Vor dem Notartermin, so die siebenseitige Anzeige, die Rais Anwalt bei der Staatsanwaltschaft erstattete, habe der Schausteller einen Koffer mit Bargeld in die Western-City gebracht. Das Geld sei gezählt und der Koffer versiegelt und in einem Bankschließfach deponiert worden. Als Rai später den Geldkoffer dort abholte, fanden sich jedoch nur alte Illustrierte und Reisekataloge darin.
Eine Darstellung, die der Anwalt des Käufers vehement zurückwies und als „Räuberpistole des Herrn Rai“bezeichnete. Es sei lediglich ein Preis von 2,3 Millionen Mark vereinbart worden – der Betrag, dem auch Bankgutachten zugrunde gelegen hätten. Der Schausteller erstattete seinerseits Anzeige wegen übler Nachrede und versuchten Betrugs. Zehn Monate lang ermittelte die Staatsanwaltschaft und kam zu dem Schluss, dass der Schausteller tatsächlich den Koffer vertauscht hatte. So landete der Fall vor dem Aichacher Schöffengericht, das gleich vier Verhandlungstage für den Aufsehen erregenden Prozess ansetzte. Und schon am ersten Tag platzte dort eine Bombe. Denn nun räumte der Schausteller ein, tatsächlich Bargeld an Rai übergeben zu haben – allerdings nur 400 000 Mark. Um diese Aussage zu stützen, bot die Verteidigung kurzfristig einen Zeugen auf. Ein Schausteller aus Holland sei während der „heißen Phase“der Verhandlungen mit am Tisch das Dasinger Saloons gesessen. Doch sowohl Fred Rai wie auch sein Steuerberater versicherten, den Mann nie gesehen zu haben.
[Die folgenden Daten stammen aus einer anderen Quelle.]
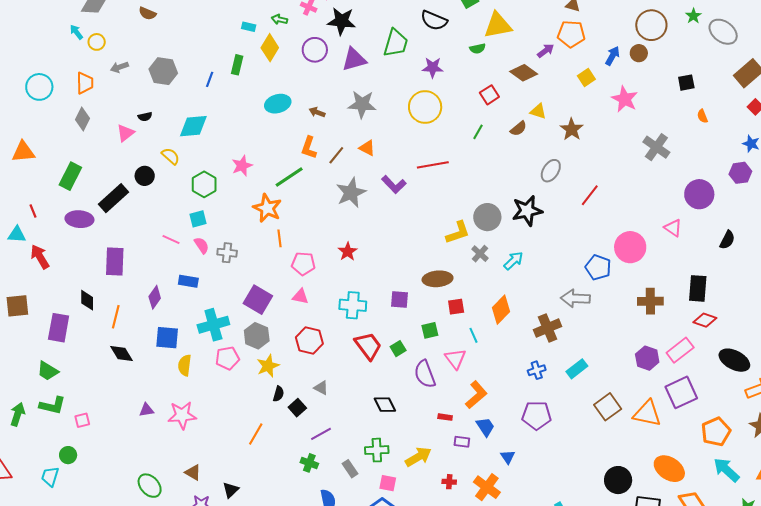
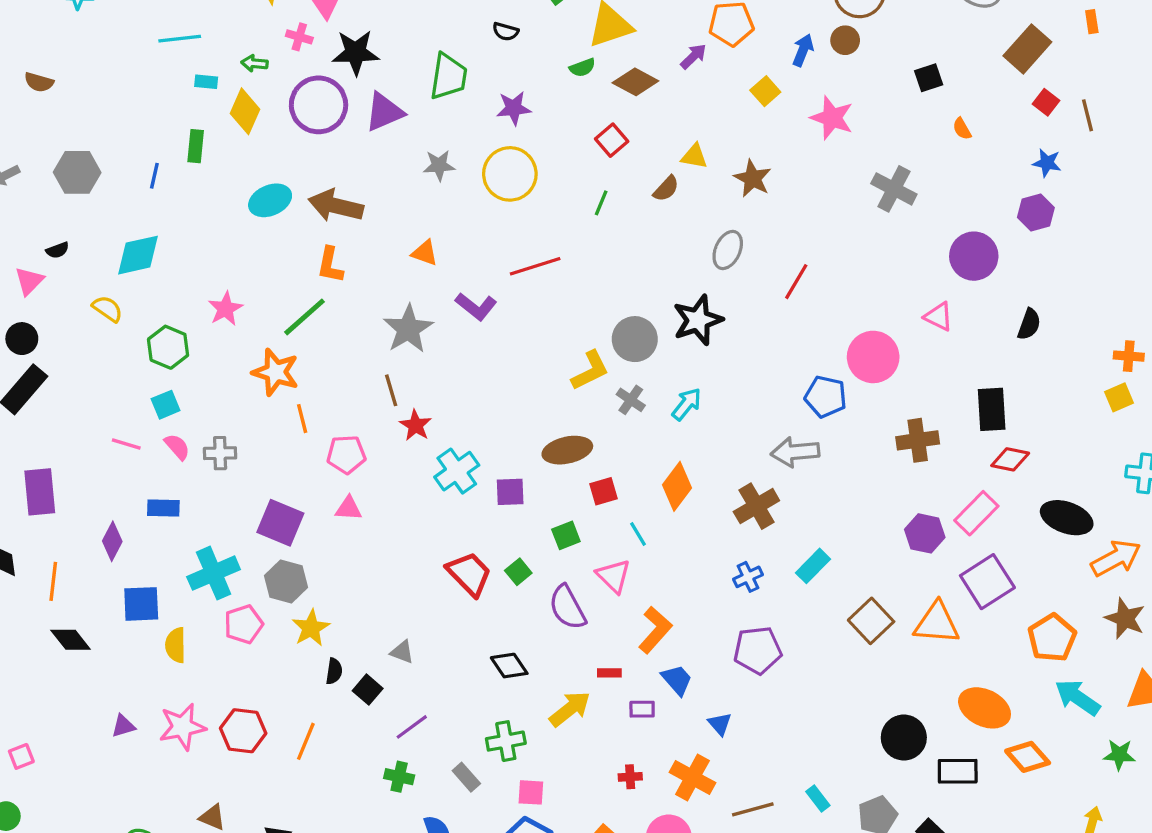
black semicircle: (434, 20) -> (506, 32), size x0.6
purple circle: (315, 50) -> (319, 105), size x1.4
brown diamond: (524, 73) -> (635, 82), moved
gray star: (362, 104) -> (439, 165), moved, size x0.7
brown arrow: (317, 112) -> (336, 206), size x2.0
brown line: (336, 155) -> (391, 390), moved, turned -48
black circle: (145, 176) -> (22, 339), moved
cyan cross: (353, 305) -> (457, 471), moved, turned -32
red hexagon: (309, 340) -> (243, 731), moved
yellow arrow: (418, 457) -> (570, 709), moved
Richter Dieter Gockel wollte Klarheit. Er forderte den Zeugen auf, eine Skizze der Örtlichkeit anzufertigen. Dabei hatte der Holländer sichtlich Probleme. „Als sich abzeichnete, dass die Staatsanwaltschaft den Zeugen möglicherweise vereidigen lassen würde, kam es zu fast schon tumultartigen Szenen im Saal“, berichtete unserer Gerichtsreporter. Richter Gockel ordnete eine Sitzungspause an, und die nutzte der Holländer, um das Weite zu suchen. Der Schausteller und seine mitangeklagte Ehefrau wurden noch im Gerichtssaal festgenommen.
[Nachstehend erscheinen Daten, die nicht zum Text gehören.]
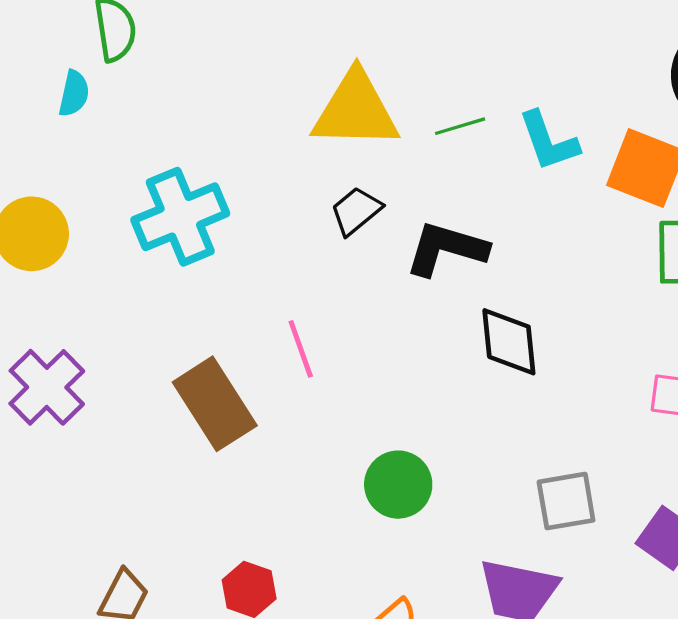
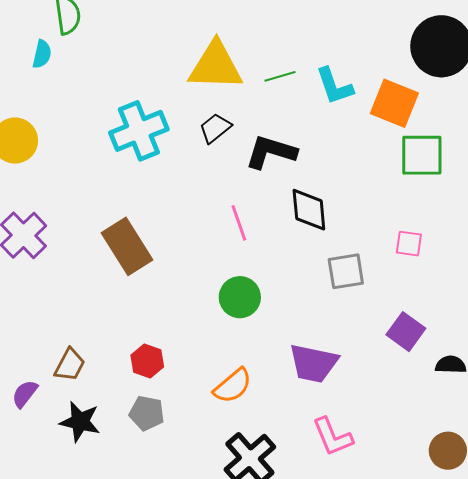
cyan cross: (180, 217) -> (139, 131), moved
pink line: (301, 349) -> (239, 223), moved
gray square: (566, 501) -> (346, 271), moved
Diesem Paukenschlag folgte schließlich das Geständnis: Die Anklageschrift treffe „subjektiv wie objektiv“voll zu, ließ das Schaustellerpaar über seine Anwälte erklären. Der Staatsanwalt forderte in seinem Plädoyer vier Jahre Gefängnis für den Mann und drei Jahre für seine Frau, die zuvor bereits in einem anderen Fall wegen versuchten Totschlags verurteilt worden war. Die Schausteller, so der Anklagevertreter, hätten „mit Hohn und Spott“sowie „widerlichem Grimassenschneiden“auf Äußerungen Rais und dessen Steuerberater reagiert. Richter Gockel sprach von einem „verwerflichen Handeln“. Das Gericht schickte die beiden schließlich für dreieinhalb bzw. zweidreiviertel Jahre hinter Gitter. Und es kam noch dicker: Mit ihrem „Night Fly“flogen sie wenige Wochen später auf Beschluss des Münchner Stadtrats von der Wiesn.
Fred Rai hingegen wurde rehabilitiert. Auch die Vermutung, er habe einen Teil des Verkaufserlöses am Fiskus vorbeischleusen wollen, konnte er entkräften. Bis zu seinem überraschenden Tod im Frühjahr 2015 blieb er Eigentümer der Western-City.